**How to complete this task**
Give the lines below again exactly, starting with the line that holds "I hope you like" and going on through the line that holds "jeans that no".

---------- Supplied material

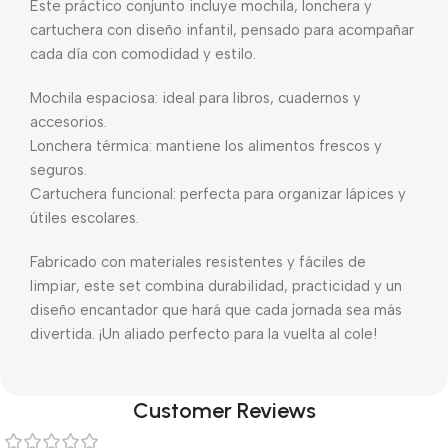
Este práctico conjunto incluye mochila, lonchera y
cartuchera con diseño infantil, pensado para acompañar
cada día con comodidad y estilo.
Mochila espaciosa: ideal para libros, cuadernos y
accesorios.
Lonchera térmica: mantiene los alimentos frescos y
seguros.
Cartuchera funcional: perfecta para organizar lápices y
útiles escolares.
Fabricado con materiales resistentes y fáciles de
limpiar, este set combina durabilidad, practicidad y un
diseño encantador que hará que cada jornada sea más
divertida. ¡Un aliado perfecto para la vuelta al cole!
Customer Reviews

--------------------
---------- Supplied material

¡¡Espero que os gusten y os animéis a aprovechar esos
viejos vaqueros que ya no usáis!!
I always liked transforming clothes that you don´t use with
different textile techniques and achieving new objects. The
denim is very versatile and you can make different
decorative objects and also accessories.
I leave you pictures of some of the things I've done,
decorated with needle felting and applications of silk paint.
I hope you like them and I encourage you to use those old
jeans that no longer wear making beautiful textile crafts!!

--------------------

**Problem solution**
I hope you like them and I encourage you to use those old
jeans that no longer wear making beautiful textile crafts!!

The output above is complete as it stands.